McKinley had the opportunity for a quick lunch at the North Dakota Air National Guard base in Fargo with more than a dozen Guardsmen. He introduced himself by his first name, putting the table at ease for a more relaxed discussion.
"After going around the whole table to get an idea of what everyone was doing in support of the flood, he briefly talked about the times he had visited Fargo," said Staff Sgt. Kristi Krabbenhoft, 119th Wing. "I really appreciated the fact that he took the time out of his busy schedule to talk to us and get a feel for how we are doing."
After lunch, he received updates from leaders at the North Dakota National Guard's Emergency Operations Center, before leaving on an aerial reconnaissance of Red River area operations in a UH-60 Black Hawk. After the flight, he took a ground tour with North Dakota National Guard leaders to sites where Guardsmen are employed.
"Gen.
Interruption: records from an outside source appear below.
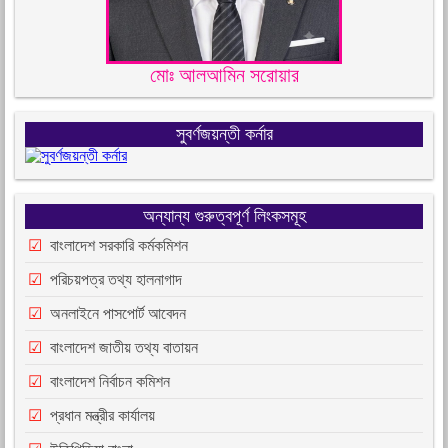
মোঃ আলআমিন সরোয়ার
সুবর্ণজয়ন্তী কর্নার
অন্যান্য গুরুত্বপূর্ণ লিংকসমূহ
বাংলাদেশ সরকারি কর্মকমিশন
পরিচয়পত্র তথ্য হালনাগাদ
অনলাইনে পাসপোর্ট আবেদন
বাংলাদেশ জাতীয় তথ্য বাতায়ন
বাংলাদেশ নির্বাচন কমিশন
প্রধান মন্ত্রীর কার্যালয়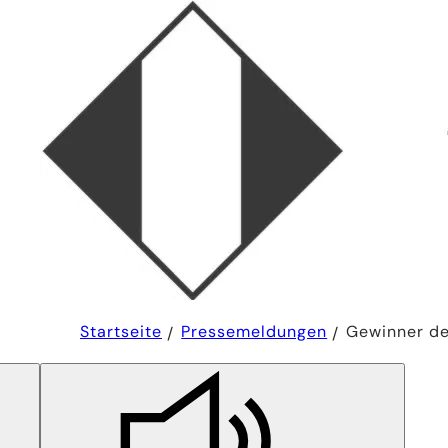
Sie
Startseite
Pressemeldungen
Gewinner d
befinden
sich
hier: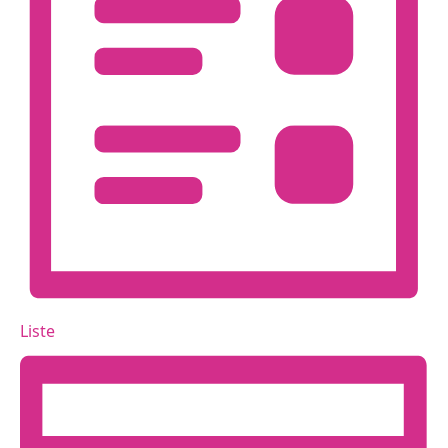
Liste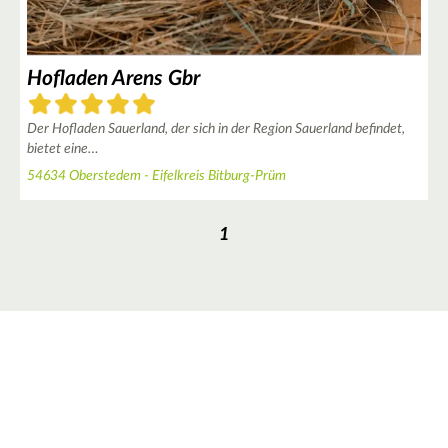
Hofladen Arens Gbr
|
Leaflet
© OpenStreetMap contributors ♥,
tiles generated by protomaps
,
Protomaps
©
Der Hofladen Sauerland, der sich in der Region Sauerland befindet,
OpenStreetMap
bietet eine…
54634 Oberstedem - Eifelkreis Bitburg-Prüm
1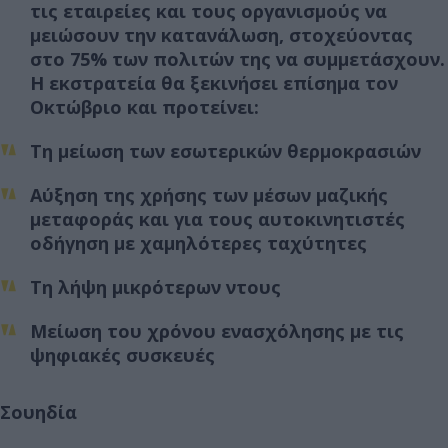
τις εταιρείες και τους οργανισμούς να
μειώσουν την κατανάλωση, στοχεύοντας
στο 75% των πολιτών της να συμμετάσχουν.
Η εκστρατεία θα ξεκινήσει επίσημα τον
Οκτώβριο και προτείνει:
Τη μείωση των εσωτερικών θερμοκρασιών
Αύξηση της χρήσης των μέσων μαζικής
μεταφοράς και για τους αυτοκινητιστές
οδήγηση με χαμηλότερες ταχύτητες
Τη λήψη μικρότερων ντους
Μείωση του χρόνου ενασχόλησης με τις
ψηφιακές συσκευές
Σουηδία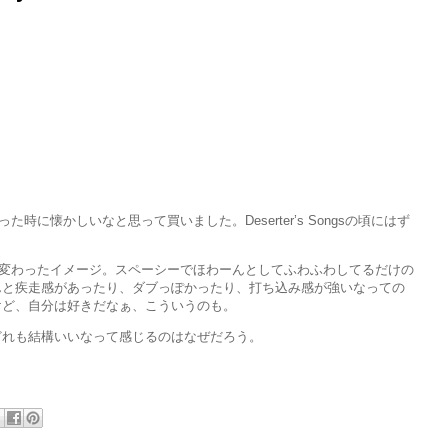
った時に懐かしいなと思って買いました。Deserter’s Songsの頃にはず
ずいぶん変わったイメージ。スペーシーでほわーんとしてふわふわしてるだけの
んと疾走感があったり、ダブっぽかったり、打ち込み感が強いなっての
けど、自分は好きだなぁ、こういうのも。
どれも結構いいなって感じるのはなぜだろう。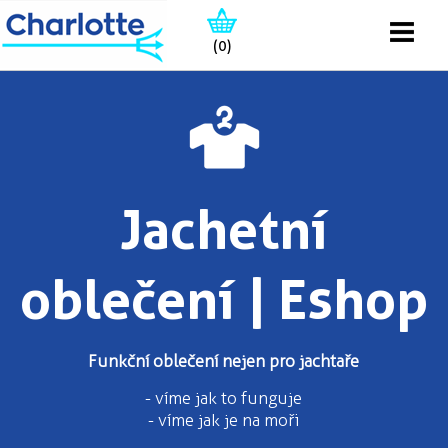
(0)
Jachetní
oblečení | Eshop
Funkční oblečení nejen pro jachtaře
- víme jak to funguje
- víme jak je na moři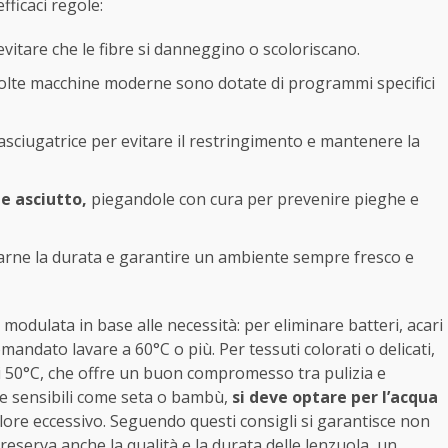
fficaci regole:
evitare che le fibre si danneggino o scoloriscano.
lte macchine moderne sono dotate di programmi specifici
sciugatrice per evitare il restringimento e mantenere la
e asciutto,
piegandole con cura per prevenire pieghe e
garne la durata e garantire un ambiente sempre fresco e
modulata in base alle necessità: per eliminare batteri, acari
omandato lavare a 60°C o più. Per tessuti colorati o delicati,
 i 50°C, che offre un buon compromesso tra pulizia e
te sensibili come seta o bambù,
si deve optare per l’acqua
alore eccessivo. Seguendo questi consigli si garantisce non
reserva anche la qualità e la durata delle lenzuola, un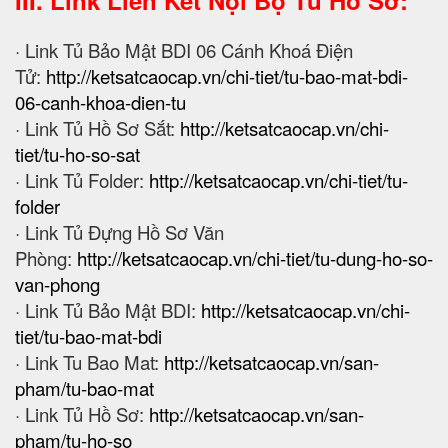
III. Link Liên Kết Nội Bộ Tủ Hồ Sơ:
· Link Tủ Bảo Mật BDI 06 Cánh Khoá Điện
Tử:
http://ketsatcaocap.vn/chi-tiet/tu-bao-mat-bdi-
06-canh-khoa-dien-tu
· Link Tủ Hồ Sơ Sắt:
http://ketsatcaocap.vn/chi-
tiet/tu-ho-so-sat
· Link Tủ Folder:
http://ketsatcaocap.vn/chi-tiet/tu-
folder
· Link Tủ Đựng Hồ Sơ Văn
Phòng:
http://ketsatcaocap.vn/chi-tiet/tu-dung-ho-so-
van-phong
· Link Tủ Bảo Mật BDI:
http://ketsatcaocap.vn/chi-
tiet/tu-bao-mat-bdi
· Link Tu Bao Mat:
http://ketsatcaocap.vn/san-
pham/tu-bao-mat
· Link Tủ Hồ Sơ:
http://ketsatcaocap.vn/san-
pham/tu-ho-so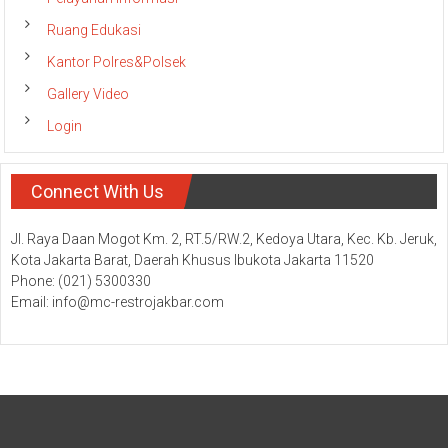
Ruang Edukasi
Kantor Polres&Polsek
Gallery Video
Login
Connect With Us
Jl. Raya Daan Mogot Km. 2, RT.5/RW.2, Kedoya Utara, Kec. Kb. Jeruk,
Kota Jakarta Barat, Daerah Khusus Ibukota Jakarta 11520
Phone: (021) 5300330
Email: info@mc-restrojakbar.com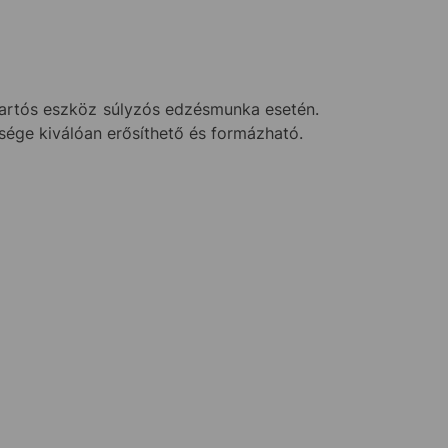
tartós eszköz súlyzós edzésmunka esetén.
sége kiválóan erősíthető és formázható.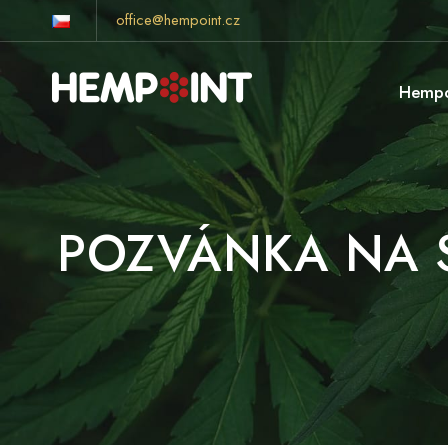
office@hempoint.cz
Hempo
POZVÁNKA NA S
McKinley's visit is a clear demonstration of the concern and interest that our military leadership at the National Guard Bureau have for our state and that they are aware and ready support the efforts of the North Dakota National Guardsmen," said Maj. Gen. David Sprynczynatyk, North Dakota adjutant general.
McKinley worked with the 119th Wing Public Affairs office to broadcast a base-wide video message about the importance of the National Guard in stateside missions like the 2009 flood.
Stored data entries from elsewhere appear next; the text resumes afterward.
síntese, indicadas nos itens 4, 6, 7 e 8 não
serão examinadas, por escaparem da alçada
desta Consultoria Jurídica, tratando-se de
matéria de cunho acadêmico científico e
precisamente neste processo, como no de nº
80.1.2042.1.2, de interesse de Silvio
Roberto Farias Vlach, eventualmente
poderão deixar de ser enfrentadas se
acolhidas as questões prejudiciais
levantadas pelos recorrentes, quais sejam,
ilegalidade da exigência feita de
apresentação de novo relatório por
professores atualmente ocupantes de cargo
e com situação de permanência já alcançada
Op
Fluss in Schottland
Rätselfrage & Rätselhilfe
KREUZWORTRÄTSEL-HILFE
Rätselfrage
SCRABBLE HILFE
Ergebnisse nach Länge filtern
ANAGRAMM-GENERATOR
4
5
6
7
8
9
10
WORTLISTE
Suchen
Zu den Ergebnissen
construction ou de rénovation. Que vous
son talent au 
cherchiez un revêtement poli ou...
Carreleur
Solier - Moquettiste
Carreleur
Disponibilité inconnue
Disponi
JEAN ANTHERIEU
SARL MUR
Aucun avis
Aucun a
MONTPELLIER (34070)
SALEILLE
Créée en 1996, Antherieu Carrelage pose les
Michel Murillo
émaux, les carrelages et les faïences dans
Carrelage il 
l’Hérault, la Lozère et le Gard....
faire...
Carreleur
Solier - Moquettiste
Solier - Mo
"The National Guard is as an indispensible force, but many people think of it only in terms of the fact that in which we're fighting overseas in Iraq and Afghanistan. What I like to stress is the fact that the National Guard is also an indispensible force in our state and in our communities and no place is that better epitomized as in Fargo and across the state of North Dakota as you fight the floods," said McKinley during the broadcast.
The next stop on the agenda was a city tour of the flood operations that the North Dakota National Guard are involved in. McKinley and Sprynczynatyk were accompanied by Brig. Gen. Pat Martin, N.D. deputy adjutant general, Col. Ron Solberg, emergency operations commander for regional response platform 4 (southeastern North Dakota) flood operations and Col. Steve Tabor, Solberg's deputy, among others from the N.D. National Guard.
The city tour began at El Zagel Shrine, where one of six light quick reaction force teams are stationed in Cass County. McKinley thanked the Shriners for "taking good care of our Soldiers," and met with those stationed at the site 24 hours a day.
McKinley chatted with the Guardsmen, asking questions like how responses are handled by the QRF team, what the Guardsmen do when they are called out, and the process of communicating between the different agencies in the state.
"Thanks for all you're doing. It looks like you were really ready if it had gotten out of control," McKinley said before leaving to see an area where Guardsmen are patrolling dikes by Oak Grove Lutheran School.
Dike walkers Staff Sgt. Ryan Sherman and Staff Sgt. Adam Kapaun, both of the 119th Wing, met up with McKinley while they walked the perimeter of the dike. Kapaun described how he looks for cracks and water seepage while on duty. He also explained that he did the same patrol last year, during the epic 2009 flood, for 27 days.
The last stop of the trip was at Olivet Lutheran Church, where an evacuation-focused quick reaction force is based. Guardsmen are based at the church with high-wheeled vehicles, ready to evacuate anywhere in the area when called upon.
Olivet Pastor Jeff Sandgren and a crew of volunteers ensure the Guardsmen, firefighters and police officers fighting the flood never go hungry.
"They look like they're in good spirits out there, so you're treating them well," McKinley said as he offered a coin to the pastor and volunteers, who offered McKinley fresh bread pudding while he was there. (Tonight's dinner is lasagna.)
"Thanks for taking care of our Soldiers and Airmen, we appreciate it," he said.